Weil, Pierre. A arte de viver a vida (p. 80). Editora Vozes.
Dicionários trazem duas definições: cheio – repleto e completo – inteiro. Ambos os sentidos confirmam a ideia de completude sendo o oposto de vazio ou fragmentado.
Uma vida, em sua completude, inclui todo um repertório de altos e baixos, sucessos e fracassos, alegrias e tristezas, indiferenças e relevâncias. Isto é, tudo aquilo que compõe o ciclo humano do indivíduo em sua existência neste planeta.
É óbvio que queremos organizar nossa vida na direção das coisas boas, mas ter a expectativa de uma vida plena em realizações e alegrias é posicionar-se na rota da frustração e consequente sofrimento.
Se vida plena inclui todo o pacote, sem esquivas ou fragmentações, o que podemos fazer então para uma existência mais habilidosa nessa passagem mundana?
O primeiro passo será o reconhecimento básico de que somos o único ser vivo no planeta Terra capaz de ter consciência da consciência. Isto quer dizer que temos a prerrogativa intencional de observar a nossa própria essência. Temos a habilidade de aplicar INTELIGÊNCIA sobre nossa própria “inteligência”. As aspas dizem respeito ao que julgamos ser toda a nossa sabedoria, mas que não passa de uma menor fração de quem realmente somos e do nosso potencial.
O fundamento desta afirmação está na quantidade de estudos da consciência humana trazidos por diversos e renomados autores. Podemos constatar que há algo marcantemente em comum nessas abordagens: o campo da consciência, ou seja, tudo aquilo que reconhecemos, nominamos, compreendemos a respeito do que captamos através dos nossos sentidos, é a menor parte do todo. O nosso maior conteúdo está escondido e reside exatamente no que chamam de inconsciente ou subconsciente (veja exemplo de cartografia da consciência na figura abaixo).
Fonte: Livro Psicossíntese, as bases da psicologia moderna transpessoal de Dr. Roberto Assagioli
Para que eu consiga aproximar essa conversa da nossa realidade pergunto: Quantas vezes você já se surpreendeu com sua capacidade de elaborar raciocínios e dar respostas as quais antes julgava não estar preparado? Quantas vezes foi surpreendido por pensamentos inesperados que trouxeram o caminho para solucionar uma questão? Isso funciona como a luz do sol que penetra pela fresta da janela trazendo uma luminosidade limitada ao ambiente. Cabe a cada um decidir escancarar essa janela e deixar o sol penetrar com todo o seu esplendor. Quem sabe podemos até fazer isso cantando juntos com o George Harrison “here comes the sun”...

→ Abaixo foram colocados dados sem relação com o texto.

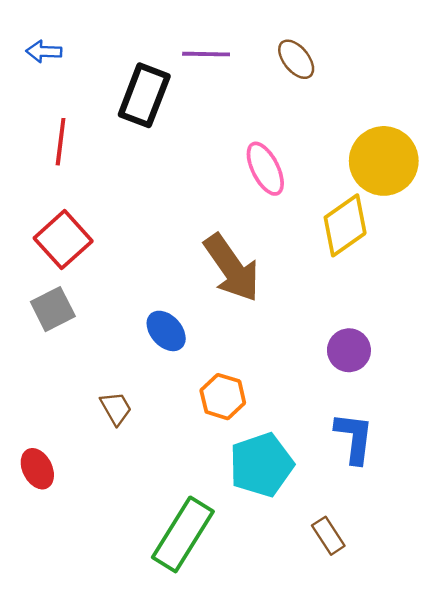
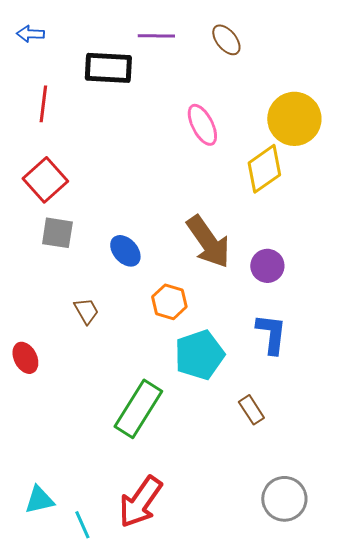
black rectangle: (144, 95) -> (108, 68), turned 72
brown arrow: (232, 268) -> (208, 242), moved
gray square: (53, 309) -> (57, 233), moved, turned 36

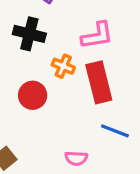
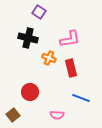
red rectangle: (99, 82) -> (71, 68), size x0.7
red circle: (33, 95) -> (30, 92), moved

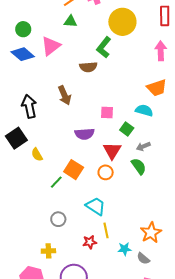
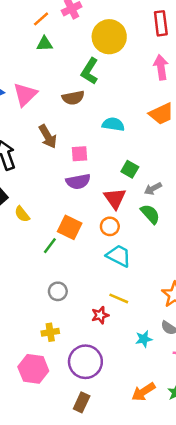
pink triangle: (51, 46) -> (25, 94), moved
cyan semicircle: (144, 110) -> (113, 124), moved
pink square: (107, 112) -> (79, 154), moved
cyan trapezoid: (96, 206) -> (119, 256), moved
yellow line: (106, 230) -> (119, 298), turned -49
cyan star: (125, 249) -> (144, 339), moved

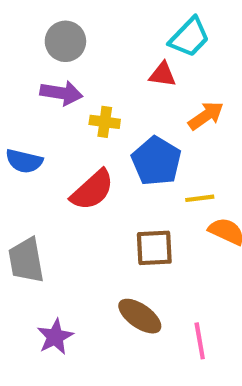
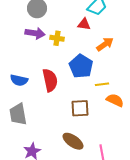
yellow cross: (105, 122) -> (57, 38), moved
blue semicircle: (24, 161) -> (19, 80), moved
red semicircle: (92, 190) -> (50, 80), turned -60

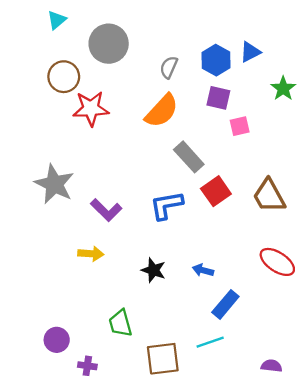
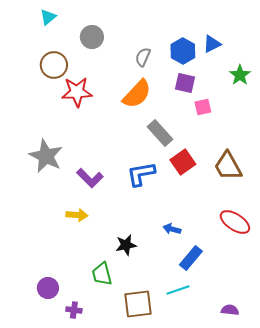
gray circle: (109, 44) -> (92, 37), size x0.7
black star: (153, 270) -> (126, 245), moved, turned -30

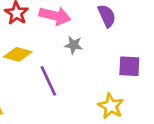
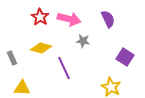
purple square: (129, 66) -> (125, 57), turned 30

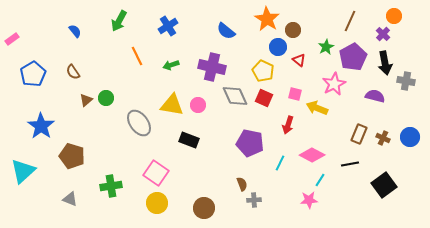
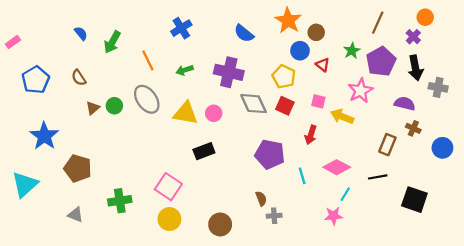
green arrow: (119, 21) -> (112, 42), moved
gray ellipse: (139, 123) -> (147, 99), moved
brown cross: (383, 138) -> (413, 128), moved
black rectangle: (189, 140) -> (204, 151), turned -42
cyan line: (280, 163) -> (302, 176), turned -42
black square: (384, 185) -> (414, 200), turned -35

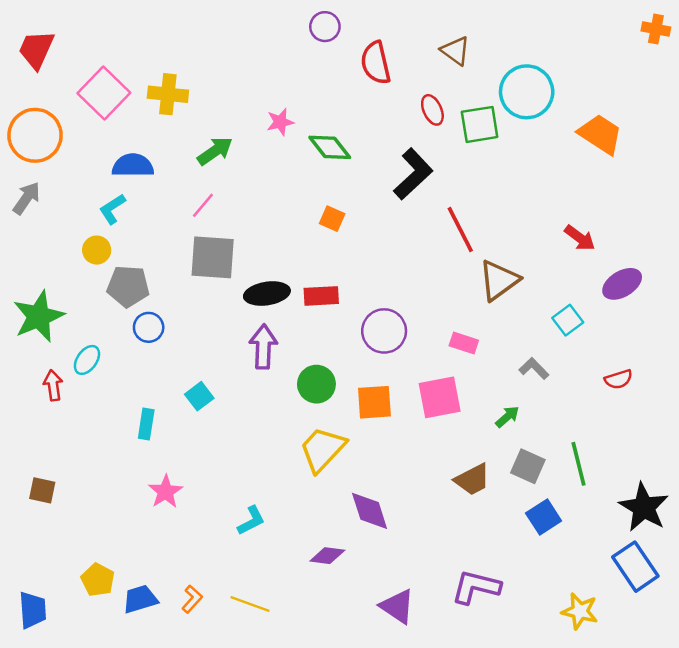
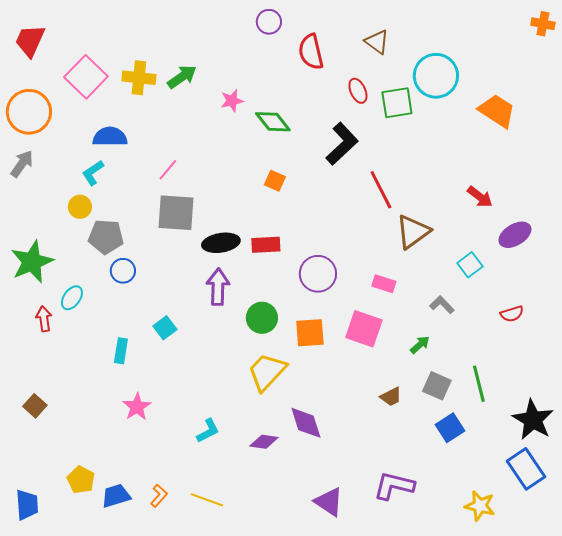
green arrow: (215, 151) -> (182, 77), moved
pink square: (440, 397) -> (364, 329), turned 30
brown trapezoid: (472, 480) -> (391, 397), size x0.7
brown square: (42, 490) -> (35, 406), turned 30
purple diamond: (327, 556) -> (264, 442), moved

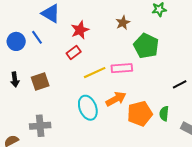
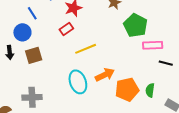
blue circle: (16, 41) -> (22, 32), moved
pink rectangle: (122, 68) -> (153, 45), moved
black line: (180, 84) -> (166, 63), turned 40

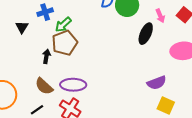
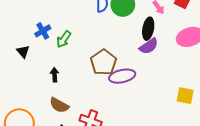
brown pentagon: (65, 43) -> (103, 62), moved
purple semicircle: (157, 83) -> (149, 46), moved
purple ellipse: (73, 85) -> (122, 76), moved

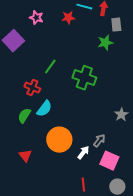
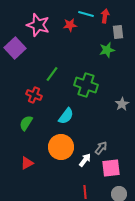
pink star: (36, 18) -> (38, 25), size x1.6
cyan semicircle: (44, 109) -> (66, 116), moved
gray star: (121, 115) -> (122, 104), moved
red triangle: (25, 156) -> (27, 163), turned 40
pink square: (109, 161) -> (111, 168), turned -30

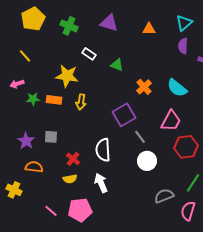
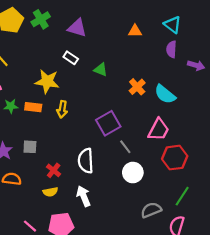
purple triangle: (109, 23) -> (77, 28), moved
cyan triangle: (184, 23) -> (173, 25), turned -42
green cross: (69, 26) -> (41, 19), moved, turned 36
orange cross: (144, 87) -> (137, 87), moved

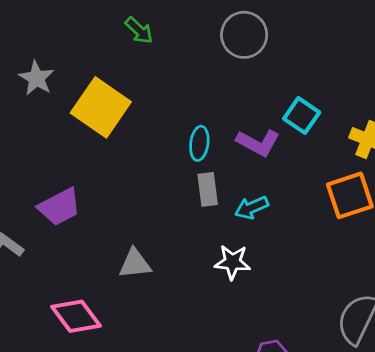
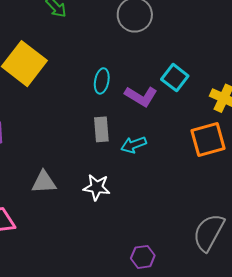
cyan ellipse: (199, 143) -> (102, 81), moved
white star: (232, 262) -> (97, 187), moved

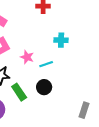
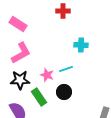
pink star: (27, 57) -> (47, 75), moved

Porém, cabe o aviso de que janela aberta permite a entrada de qualquer coisa que venha em sua direção. Algumas vezes constatamos também a chegada de pensamentos, memórias e pressentimentos perturbadores. Como dito antes, faz parte do pacote e não há como evitar.
É fundamental que estejamos preparados para lidar com qualquer coisa que emerja desse universo desconhecido. A pior opção será lutar contra, desejar que não tivesse acontecido ou ignorar. Quanto mais fazemos isso mais ampliamos os efeitos desse sofrimento representado por uma espiral onde o ponto inicial e menos denso é o evento original. Os anéis que vão se desdobrando em uma crescente são os pensamentos desencadeados neste cenário catastrófico ampliado. O melhor caminho a seguir está orientado por três pontos fundamentais para uma vida plena: 1) a certeza de que pensamentos são só pensamentos; 2) o princípio da impermanência de tudo; 3) a aceitação.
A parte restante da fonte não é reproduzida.